> Hopefully Apple optimizes Core ML to map transformer workloads to the ANE. If ...

ls-a · 2025-09-08T16:40:24 1757349624

I thought Apple MLX can do that if you convert your model using it https://mlx-framework.org/

woadwarrior01 · 2025-09-08T19:17:13 1757359033

MLX does not support the ANE.

https://github.com/ml-explore/mlx/issues/18

elpakal · 2025-09-09T00:27:23 1757377643

Yes it does.

That’s just an issue with stale and incorrect information. Here are the docs https://opensource.apple.com/projects/mlx/

woadwarrior01 · 2025-09-09T08:30:30 1757406630

No, it categorically doesn't. Not just that, it's CPU support is quite lacking (fp32 only). Currently, there are two ways to support the ANE: CoreML and MPSGraph.

y1n0 · 2025-09-09T01:36:27 1757381787

Nothing in that documentation says anything about the Apple Neural Engine. MLX runs on the GPU.

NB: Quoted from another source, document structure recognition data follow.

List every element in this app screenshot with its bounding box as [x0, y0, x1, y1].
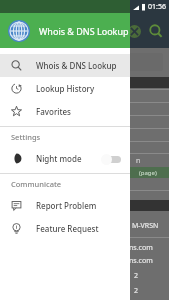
other: Search — [149, 24, 163, 38]
staticText: 01:56 — [148, 2, 166, 12]
staticText: Feature Request — [36, 223, 99, 234]
other: Report Problem — [11, 200, 22, 211]
staticText: Lookup History — [36, 83, 95, 94]
staticText: ns.com — [129, 243, 153, 253]
staticText: 2 — [134, 271, 139, 281]
staticText: (page) — [139, 169, 157, 177]
button[interactable]: Feature Request — [0, 217, 130, 240]
other: Favorites — [11, 106, 22, 117]
staticText: M-VRSN — [132, 221, 159, 231]
staticText: Favorites — [36, 106, 71, 117]
other: Feature Request — [11, 223, 22, 234]
other: Lookup History — [11, 83, 22, 94]
button[interactable]: Report Problem — [0, 194, 130, 217]
staticText: Report Problem — [36, 200, 97, 211]
other: Clear — [128, 25, 141, 38]
button[interactable]: Whois & DNS Lookup — [0, 54, 130, 77]
staticText: Whois & DNS Lookup — [36, 60, 117, 71]
staticText: n — [136, 156, 141, 166]
other: Whois & DNS Lookup — [11, 60, 22, 71]
button[interactable]: Lookup History — [0, 77, 130, 100]
staticText: 2 — [134, 286, 139, 296]
staticText: ns.com — [129, 256, 153, 266]
other: Night mode — [11, 153, 22, 164]
staticText: Communicate — [11, 179, 62, 189]
button[interactable]: Night mode — [0, 147, 130, 170]
staticText: Settings — [11, 132, 41, 142]
button[interactable]: Favorites — [0, 100, 130, 123]
staticText: Whois & DNS Lookup — [39, 25, 129, 37]
staticText: Night mode — [36, 153, 82, 164]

jychang · 2025-09-09T04:51:34 1757393494

None of that uses the ANE.

GeekyBear · 2025-09-08T16:53:54 1757350434

It does indeed, and is more modern than Core ML.

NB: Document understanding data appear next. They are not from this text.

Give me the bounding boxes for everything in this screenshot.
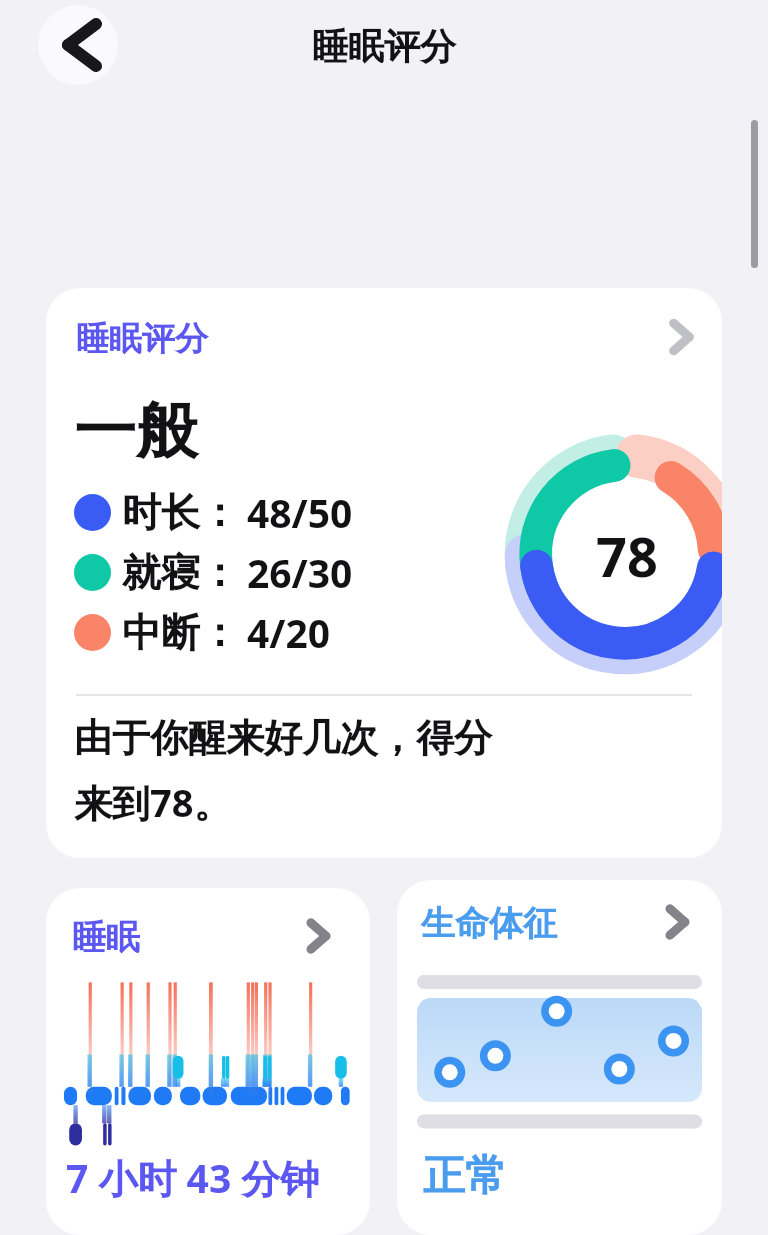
staticText: 睡眠评分 xyxy=(76,318,208,360)
staticText: 时长： xyxy=(122,488,239,537)
staticText: 就寝： xyxy=(122,548,239,597)
staticText: 睡眠评分 xyxy=(312,24,456,69)
staticText: 26/30 xyxy=(247,546,353,599)
button[interactable]: 生命体征 xyxy=(397,880,722,1235)
button[interactable]: Open sleep score xyxy=(658,314,704,360)
staticText: 78 xyxy=(596,519,658,593)
staticText: 正常 xyxy=(423,1150,507,1203)
staticText: 中断： xyxy=(122,608,239,657)
staticText: 睡眠 xyxy=(72,916,140,959)
staticText: 48/50 xyxy=(247,486,353,539)
button[interactable]: Back xyxy=(38,5,118,85)
staticText: 7 小时 43 分钟 xyxy=(66,1151,320,1204)
button[interactable]: Open vitals xyxy=(655,900,699,944)
button[interactable]: 睡眠 xyxy=(46,888,370,1235)
staticText: 由于你醒来好几次，得分 来到78。 xyxy=(74,714,704,829)
staticText: 一般 xyxy=(74,392,198,470)
button[interactable]: 睡眠评分 xyxy=(46,288,722,858)
button[interactable]: Open sleep xyxy=(296,914,340,958)
staticText: 生命体征 xyxy=(421,902,557,945)
staticText: 4/20 xyxy=(247,606,331,659)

coffeecoders · 2025-09-08T16:51:38 1757350298

It is less about conversion and more about extending ANE support for transformer-style models or giving developers more control.

The issue is in targeting specific hardware blocks. When you convert with coremltools, Core ML takes over and doesn't provide fine-grained control - run on GPU, CPU or ANE. Also, ANE isn't really designed with transformers in mind, so most LLM inference defaults to GPU.

aurareturn · 2025-09-08T19:55:43 1757361343

Neural Engine is optimized for power efficiency, not performance.

Look for Apple to add matmul acceleration into the GPU instead. Thats how to truly speed up local LLMs.